++++ STORED DATA ++++
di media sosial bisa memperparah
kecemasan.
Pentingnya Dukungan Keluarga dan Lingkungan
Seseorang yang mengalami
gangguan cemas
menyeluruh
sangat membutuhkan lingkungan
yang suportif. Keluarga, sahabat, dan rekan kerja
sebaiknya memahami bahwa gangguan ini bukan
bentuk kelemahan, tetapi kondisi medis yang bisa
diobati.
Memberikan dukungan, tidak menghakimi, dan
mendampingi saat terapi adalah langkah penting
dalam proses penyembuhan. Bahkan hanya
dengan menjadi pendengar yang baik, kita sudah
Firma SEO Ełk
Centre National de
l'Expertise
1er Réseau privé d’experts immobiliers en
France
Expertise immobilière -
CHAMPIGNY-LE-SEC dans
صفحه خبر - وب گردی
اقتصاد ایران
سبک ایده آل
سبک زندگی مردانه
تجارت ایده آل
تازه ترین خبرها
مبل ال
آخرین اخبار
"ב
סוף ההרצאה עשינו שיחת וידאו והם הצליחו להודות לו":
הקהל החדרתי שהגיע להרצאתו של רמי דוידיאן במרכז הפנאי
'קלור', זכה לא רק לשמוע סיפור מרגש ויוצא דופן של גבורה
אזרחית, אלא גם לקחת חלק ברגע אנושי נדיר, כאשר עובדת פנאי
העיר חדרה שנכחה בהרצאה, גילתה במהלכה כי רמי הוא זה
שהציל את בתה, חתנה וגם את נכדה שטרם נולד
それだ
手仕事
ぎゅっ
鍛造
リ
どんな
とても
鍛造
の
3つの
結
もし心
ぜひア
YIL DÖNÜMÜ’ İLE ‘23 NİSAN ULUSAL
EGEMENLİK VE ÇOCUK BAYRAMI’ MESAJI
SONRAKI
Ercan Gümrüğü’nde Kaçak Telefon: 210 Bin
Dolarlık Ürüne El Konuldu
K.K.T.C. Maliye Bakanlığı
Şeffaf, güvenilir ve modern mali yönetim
++++
▶ **AIM OF THE TASK**
The expected response is the full data, reproduced exactly.

▶ **WRITTEN ANSWER**
di media sosial bisa memperparah
kecemasan.
Pentingnya Dukungan Keluarga dan Lingkungan
Seseorang yang mengalami
gangguan cemas
menyeluruh
sangat membutuhkan lingkungan
yang suportif. Keluarga, sahabat, dan rekan kerja
sebaiknya memahami bahwa gangguan ini bukan
bentuk kelemahan, tetapi kondisi medis yang bisa
diobati.
Memberikan dukungan, tidak menghakimi, dan
mendampingi saat terapi adalah langkah penting
dalam proses penyembuhan. Bahkan hanya
dengan menjadi pendengar yang baik, kita sudah
Firma SEO Ełk
Centre National de
l'Expertise
1er Réseau privé d’experts immobiliers en
France
Expertise immobilière -
CHAMPIGNY-LE-SEC dans
صفحه خبر - وب گردی
اقتصاد ایران
سبک ایده آل
سبک زندگی مردانه
تجارت ایده آل
تازه ترین خبرها
مبل ال
آخرین اخبار
"ב
סוף ההרצאה עשינו שיחת וידאו והם הצליחו להודות לו":
הקהל החדרתי שהגיע להרצאתו של רמי דוידיאן במרכז הפנאי
'קלור', זכה לא רק לשמוע סיפור מרגש ויוצא דופן של גבורה
אזרחית, אלא גם לקחת חלק ברגע אנושי נדיר, כאשר עובדת פנאי
העיר חדרה שנכחה בהרצאה, גילתה במהלכה כי רמי הוא זה
שהציל את בתה, חתנה וגם את נכדה שטרם נולד
それだ
手仕事
ぎゅっ
鍛造
リ
どんな
とても
鍛造
の
3つの
結
もし心
ぜひア
YIL DÖNÜMÜ’ İLE ‘23 NİSAN ULUSAL
EGEMENLİK VE ÇOCUK BAYRAMI’ MESAJI
SONRAKI
Ercan Gümrüğü’nde Kaçak Telefon: 210 Bin
Dolarlık Ürüne El Konuldu
K.K.T.C. Maliye Bakanlığı
Şeffaf, güvenilir ve modern mali yönetim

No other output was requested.